Plounévézel-Plonévez du Faou

Plounévézel Don’t be cruel

A plusieurs reprises, la pluie, entrecoupée de giboulées, suivie d’averses, interrompue par les giboulées, précédée de trombes d’eau, entrecoupée de crachin, m’a privé de ma petite sortie dominicale footballistique. Pas que la pluie, les arrêtés, interdits, vétos, entraves, interdictions et autres suspensions. La Presse locale annonce sèchement : « Le District a notifié un arrêté », ou le Maire communique discrètement « La Mairie a publié un arrêté », ou Jupiter proclame sournoisement « Il pleut et je vous emm….. ».
Mais tout a une fin. Aujourd’hui, on joue. Plonévez a sorti le chapeau rital, la gapette franchouillarde et le bonnet sportif. Le trio infernal.

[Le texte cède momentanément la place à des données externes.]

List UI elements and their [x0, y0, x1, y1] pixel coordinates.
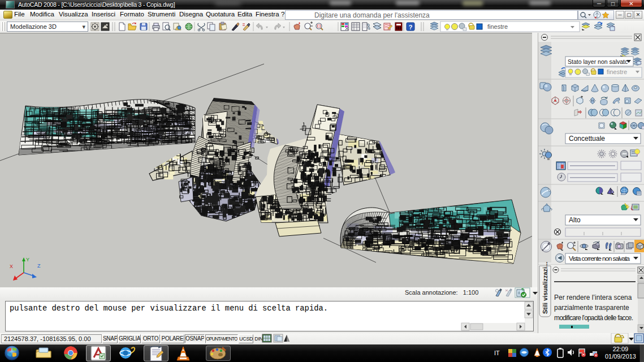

Bon, le Maire on comprend, Jupiter on s’incline, mais le District, c’est quoi le District ? Le District c’est la mère-poule du foot Finistérien-Sud. L’assurance contre les dégâts des eaux. La vigie des précipitations. Le détecteur de pluie et de boue. La téléalarme du mauvais temps. L’alerte intempéries. Un mélange subtil de Vigie Pirate et de Bison Futé. Tocsin et Sirène. Phare et Balise. Paratonnerre et Parapluie.
Ici, deux godasses de foot sauvées de la noyade… grâce à l’intervention du District.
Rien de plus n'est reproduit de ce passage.